Il se raidit et détourne le regard. Hiro ne me croira pas quand je lui dirai que j’ai rendu le grand vaurien mal à l’aise.

— Je croyais que tu avais plus de bagou, Edmond.

— Je réfléchis.

— Bah voyons… ce n’est pas intuitif ?

— Bien sûr que non. Vois-tu, dame McCalla’han, baratiner est un art, et il faut connaitre sa proie pour l’exercer. Seulement, tu n’es pas une proie, ainsi donc, je ne vais pas te baratiner.

J’arrête mon pas devant le self, interloquée. Il a correctement prononcé mon nom.

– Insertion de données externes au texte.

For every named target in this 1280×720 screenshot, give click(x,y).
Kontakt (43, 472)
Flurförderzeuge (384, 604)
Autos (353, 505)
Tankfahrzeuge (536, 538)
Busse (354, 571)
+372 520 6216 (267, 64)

— Je ne suis pas une proie ? Je sais pas si je dois me vexer ou m’en ravir. Féminisme à deux balles, ou je ne suis pas à ton gout ?

— Féminisme à deux balles évidemment.

— Ah ! Me voilà rassurée alors.

Je lui lance un regard en coin, et il a l’air entendu de celui qui manipule la même ironie. Je dois admettre qu’il gagne un point quelque part.

On attrape nos plateaux, et je me sers sans trop faire attention à ce que j’attrape, parce que de toute façon, quoi que ce soit, ce sera mauvais. Sauf si c’est frittes. Mais ce n’est pas frittes. Bœuf-pâtes. Yummi.

Faisant abstraction du mauvais moment culinaire qui m’attend, je m’installe sciemment en plein milieu du self pour afficher mon repas en tête à tête avec le grand vaurien. C’est une sorte de petite victoire personnelle pour faire rager les pimbêches. Je n’ai rien des standards étriqués de la beauté féminine adolescente et me range plutôt, presque volontairement, dans la catégorie des parias marginaux. Peut-être que la casquette à bords plats, le sweat et les Vans y sont pour quelque chose.

— Bon, Edmond, tu t’es dit qu’il y avait une nana dans ce bahut que t’avais pas encore dragué, c’est ça ?

— Tu es dure avec moi, je ne les ai pas toutes draguées.

— T’es sur ?

— T’as une image erronée de moi.

— Je vois ce que tu montres.

— C’est-à-dire ?

— Un mec qui regarde la carte des desserts le ventre plein. Une copine toutes les semaines et beaucoup de larmes qui ne sont pas les tiennes.

— Je ne pensais pas que tu achetais ton livre selon sa couverture.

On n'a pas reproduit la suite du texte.